May 21, 2010 The Pump Handle 7Comment

By Elizabeth Grossman

If the recommendations of the just published President’s Cancer Panel report, Reducing Environmental Cancer Risk: What We Can Do Now, become part of a comprehensive national policy agenda, the United States will have a remarkable new cancer prevention strategy – one that includes aggressive efforts to reduce and eliminate chemical exposures that can lead to and cause cancer, including those in the workplace.

Released on May 6th , the report (which includes over 450 sources) is remarkable for its embrace of environmental health science research that has not yet been incorporated into routine medical practice – and for its hard-hitting recommendations that call for a precautionary approach to regulating environmental contaminants.

“We debated a long time about addressing environmental issues,” Dr. Margaret Kripke, professor of immunology at the University of Texas M.D. Anderson Cancer Center and member of the President’s Cancer Panel, told me. “We were concerned,” said Kripke, “that this had not been addressed in recent reports. When you think about what’s happened in the last thirty years,” in terms of potential exposures, she said, “it’s hard to imagine that there’s less risk.”

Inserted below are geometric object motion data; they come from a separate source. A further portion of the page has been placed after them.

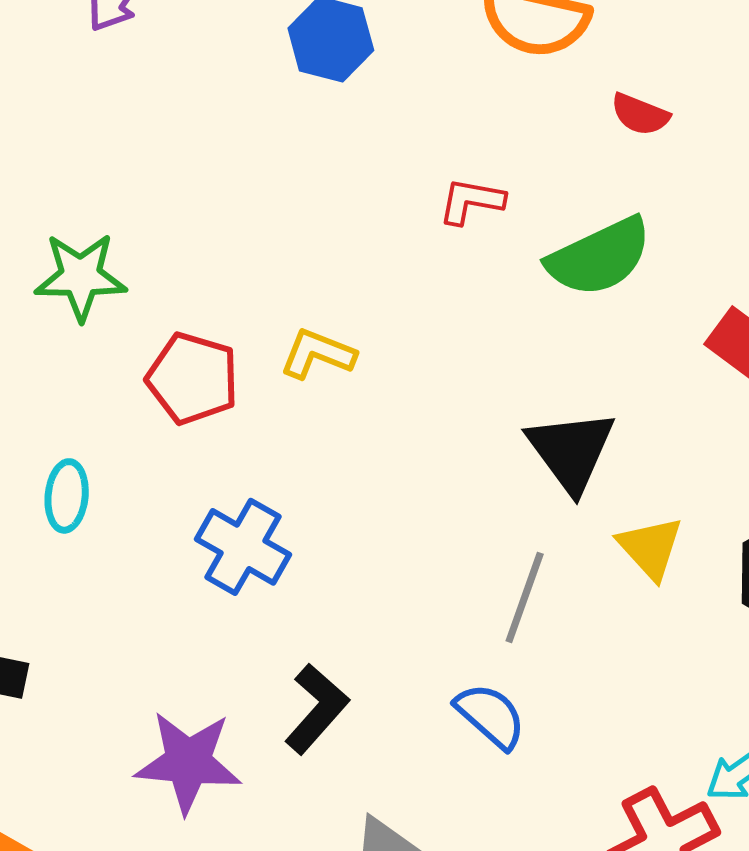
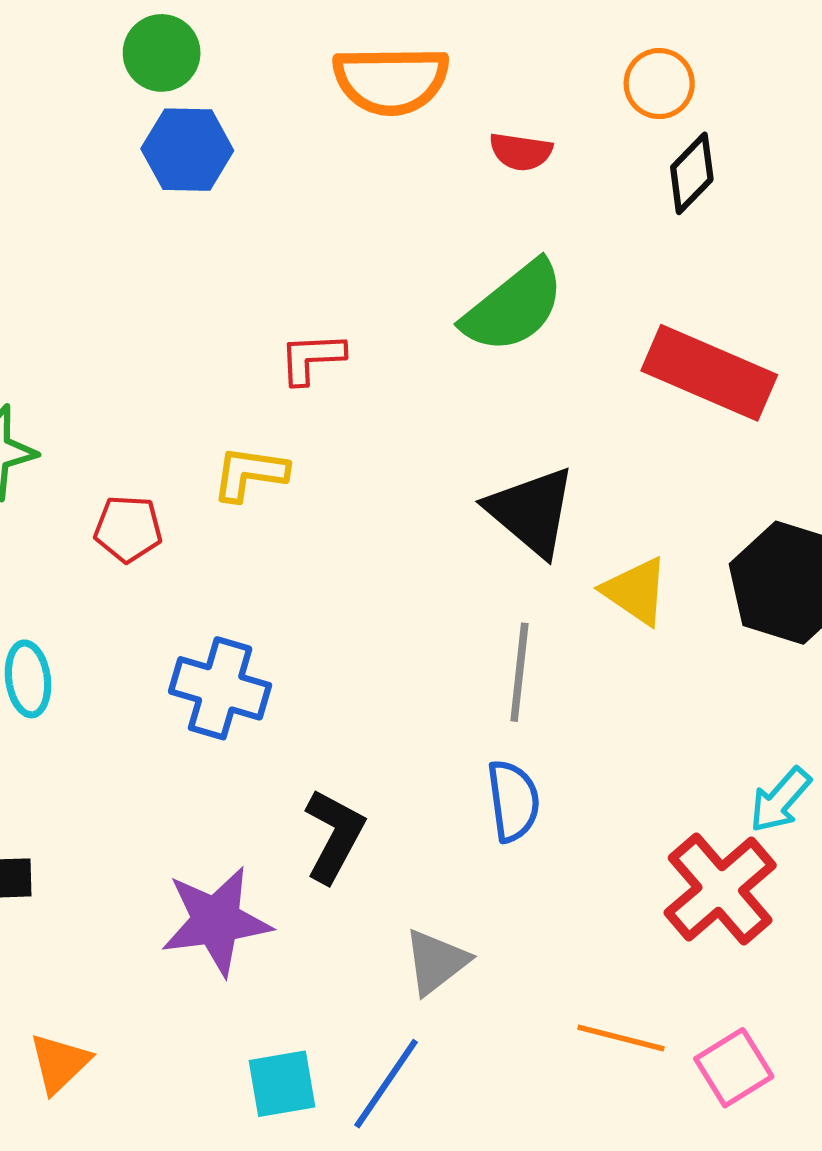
red L-shape: (471, 201) -> (312, 358), moved
red pentagon: (193, 378) -> (128, 529), size x0.7
blue semicircle: (490, 716) -> (513, 801), turned 54

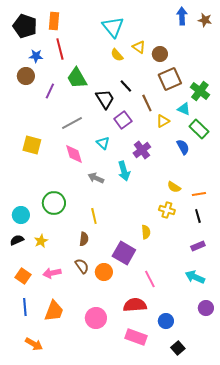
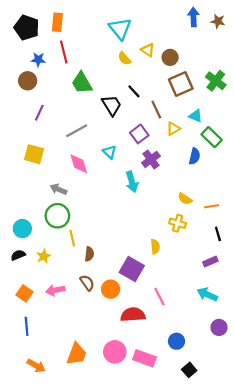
purple line: (50, 91) -> (39, 113), moved
green cross: (200, 91) -> (216, 81), moved
purple square: (123, 120) -> (139, 134), moved
blue semicircle: (183, 147) -> (195, 156), turned 42
gray arrow: (96, 178) -> (58, 189), moved
yellow line: (94, 216) -> (72, 238), moved
black line: (198, 216) -> (218, 234), moved
red semicircle: (135, 305) -> (133, 315), moved
orange trapezoid: (54, 311) -> (77, 354), moved
pink circle: (96, 318) -> (115, 352), moved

The past thirty years has also seen an enormous growth in our understanding of how chemicals behave biologically and how exposures can affect human health. We now know that timing of exposure and low levels of exposure can have profound effects – sometimes affecting more than one generation. We’ve also learned that many substances previously thought to be biologically unavailable are in fact active.

“The Panel was particularly concerned to find that the true burden of environmentally induced cancer has been grossly underestimated,” say Cancer Panel members Dr. LaSalle D. Leffall, professor of surgery at Howard University School of Medicine, and Dr. Kripke in their letter presenting the report to President Obama. Both panel members were appointed by President George W. Bush. (The third seat on the panel, last held by Lance Armstrong, is currently vacant.)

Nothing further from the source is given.